CA Paris, Pôle 5 ch. 4, 14 avril 2021, n° 19/10930

PARIS

Arrêt

Confirmation

PARTIES

Demandeur :

Noviprofibre (SAS)

Défendeur :

Société Emtec Electronic GmbH (Sté)

COMPOSITION DE LA JURIDICTION

Président :

Mme Dallery

Conseillers :

M. Gilles, Mme Depelley

T. com. Lyon, du 23 avr. 2019

23 avril 2019

La société Noviprofibre distribue et, accessoirement, produit en faible quantité des appareils de mesures et de tests de la qualité des papiers et tissus.

La société Emtec Electronic GmbH de droit allemand (ci-après « la société Emtec »), est spécialisée dans la fabrication, à destination de l'industrie papetière, de matériels de mesures et de tests de la qualité des papiers et tissus.

Les sociétés Noviprofibre et Emtec se sont rapprochées afin de développer un appareil de mesure de la douceur du papier tissu. Le 23 mai 2005, elles ont signé un contrat de coopération afin de développer un dispositif destiné à mesurer la « mollesse » des tissus. Cette collaboration a abouti en 2006 à la création d'un prototype appelé « TSA » qui a, selon les accords, mis fin au contrat de coopération.

Le produit a ensuite été commercialisé de 2008 à 2012 par la société Noviprofibre, la société Emtec se chargeant de la fabrication du matériel et de sa commercialisation sur d'autres secteurs que ceux attribués à la société Noviprofibre.

Dès l'année 2008, les relations commerciales entre les sociétés Noviprofibre et Emtec se sont progressivement dégradées.

Par un courriel du 25 juin 2012, le dirigeant de la société Noviprofibre faisait état des désaccords existants entre sa société et la société Emtec.

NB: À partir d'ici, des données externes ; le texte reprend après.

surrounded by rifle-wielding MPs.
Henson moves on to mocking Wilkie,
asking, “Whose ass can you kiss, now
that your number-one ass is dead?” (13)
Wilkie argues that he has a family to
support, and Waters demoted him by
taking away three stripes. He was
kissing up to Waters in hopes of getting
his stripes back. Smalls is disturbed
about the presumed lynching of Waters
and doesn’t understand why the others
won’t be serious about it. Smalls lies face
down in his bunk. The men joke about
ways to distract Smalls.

Par lettre du 29 juin 2012, la société Emtec a notifié à la société Noviprofibre la cessation immédiate des relations entre les deux sociétés.

Par acte du 18 décembre 2012, la société Noviprofibre a assigné en référé la société Emtec devant le président du tribunal de commerce de Grenoble, qui s'est déclaré incompétent pour connaître du litige et a renvoyé les parties à se pourvoir au fond.

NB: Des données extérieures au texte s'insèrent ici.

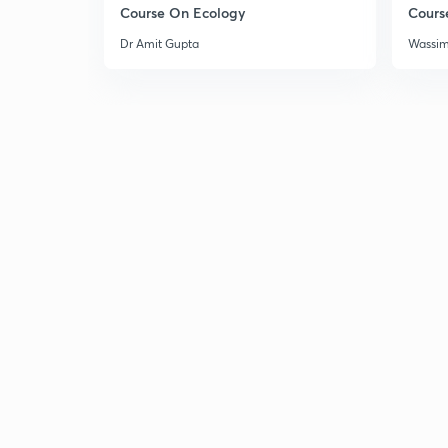
Course On Ecology
Cours
Dr Amit Gupta
Wassi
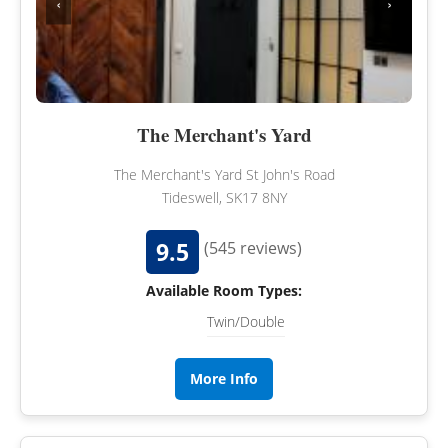
‹
›
The Merchant's Yard
The Merchant's Yard St John's Road
Tideswell, SK17 8NY
9.5
(545 reviews)
Available Room Types:
Twin/Double
More Info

Par acte du 24 mai 2016, la société Noviprofibre a assigné la société Emtec devant le tribunal de commerce de Lyon, sur le fondement de la rupture brutale des relations commerciales établies.

Par jugement du 23 avril 2019, le Tribunal de commerce de Lyon a :

Débouté la société Noviprofibre de sa demande de communication de documents comptables non partiellement radiés,

Condamné la société Emtec Electronic à payer à la société Noviprofibre la somme de 25 758,26 euros au titre de la perte de marge sur une période de 12 mois, majorés des intérêts de retard au taux légal à compter de la rupture effective le 29 juin 2012,

Débouté la société Noviprofibre de ses demandes au titre des préjudices annexes et au titre des déplacements de prospection ;

Débouté les parties du surplus de leurs demandes,

Prononcé l'exécution provisoire de la présente décision,

Condamné la société Emtec Electronic à payer à la société Noviprofibre une somme de 5 000 euros au titre de l'article 700 du code de procédure civile,

Condamné la société Emtec Electronic aux dépens de l'instance,

Par acte du 23 mai 2019, la société Noviprofibre a interjeté appel du jugement rendu par le tribunal de commerce de Lyon devant la Cour d'appel de Paris.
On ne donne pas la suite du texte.